The renewed fighting between Armenia and Azerbaijan over Karabakh has not drawn that much attention in the West, but many of the initial, knee-jerk responses to the conflict have been remarkably bad. Whether it is members of Congress urging U.S. recognition of an independent Artsakh, pro-Azerbaijan advocates calling for US support for the aggressor, or Iran hawks cheering on aggression against Armenians because they have the “wrong” geopolitical alignment, many Americans are eager to co-opt and meddle in a conflict that has nothing to do with us. David Ignatius takes the cake with his new proposal to impose a “no-fly zone” in the South Caucasus (a region whose name he doesn’t know how to spell):
Here’s a simple suggestion for Secretary of State Mike Pompeo, who is scheduled to meet Friday with the foreign ministers of Armenia and Azerbaijan: The path to real negotiations and stability in Karabakh could begin with a no-fly zone over the enclave, enforced by the United States, Russia and France, the three co-chairs of the “Minsk Group” that had been fruitlessly attempting to settle the Karabakh issue since 1992.

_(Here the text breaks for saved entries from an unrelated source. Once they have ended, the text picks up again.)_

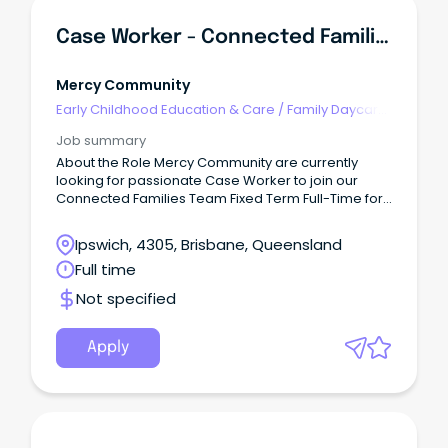
Case Worker - Connected Families - (Ipswich)
Mercy Community
Early Childhood Education & Care
/
Family Daycare
Worker
Job summary
About the Role Mercy Community are currently
looking for passionate Case Worker to join our
Connected Families Team Fixed Term Full-Time for
6 months (SCHADS L4) This role is responsible for
quality service delivery to children, young people,
Ipswich, 4305, Brisbane, Queensland
families and the community within the Connected
Full time
Families Service.
Not specified
Apply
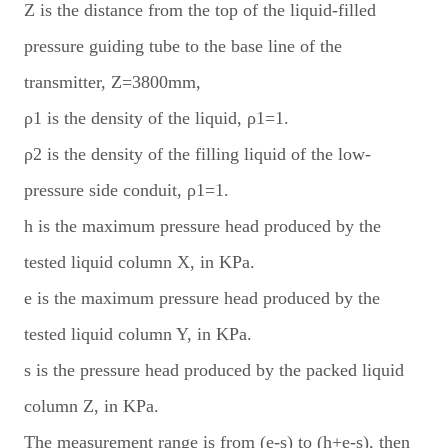
Z is the distance from the top of the liquid-filled
pressure guiding tube to the base line of the
transmitter, Z=3800mm,
ρ1 is the density of the liquid, ρ1=1.
ρ2 is the density of the filling liquid of the low-
pressure side conduit, ρ1=1.
h is the maximum pressure head produced by the
tested liquid column X, in KPa.
e is the maximum pressure head produced by the
tested liquid column Y, in KPa.
s is the pressure head produced by the packed liquid
column Z, in KPa.
The measurement range is from (e-s) to (h+e-s), then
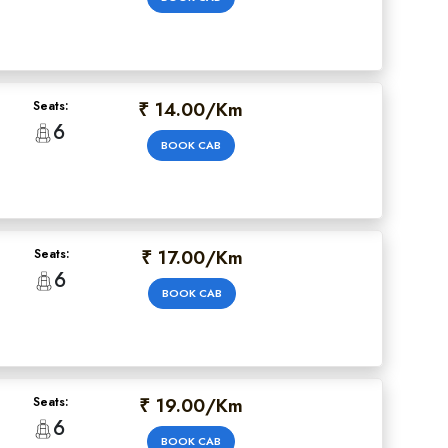
₹ 14.00/Km
Seats:
6
BOOK CAB
₹ 17.00/Km
Seats:
6
BOOK CAB
₹ 19.00/Km
Seats:
6
BOOK CAB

This is a terrible proposal for reasons that I hope are so obvious that they don’t need to be spelled out, but let’s review some of the chief problems. Ignatius has been banging the drum to “do something” about the new war over Karabakh for weeks, but this is the first time that he has explicitly called for military action. It is a mindless, reflexive demand for intervention that makes absolutely no sense. “No-fly zones” by themselves do not halt conflicts, and at best this would just expand the conflict to include more belligerents. It is difficult to see where US planes would be enforcing this “no-fly zone” from, since it is doubtful Turkey would permit basing or overflight for such a mission, and there is a decent chance that the US might have to enforce this “no-fly zone” against Turkish jets at some point. Ignatius’ proposal is hopelessly naive and extremely dangerous.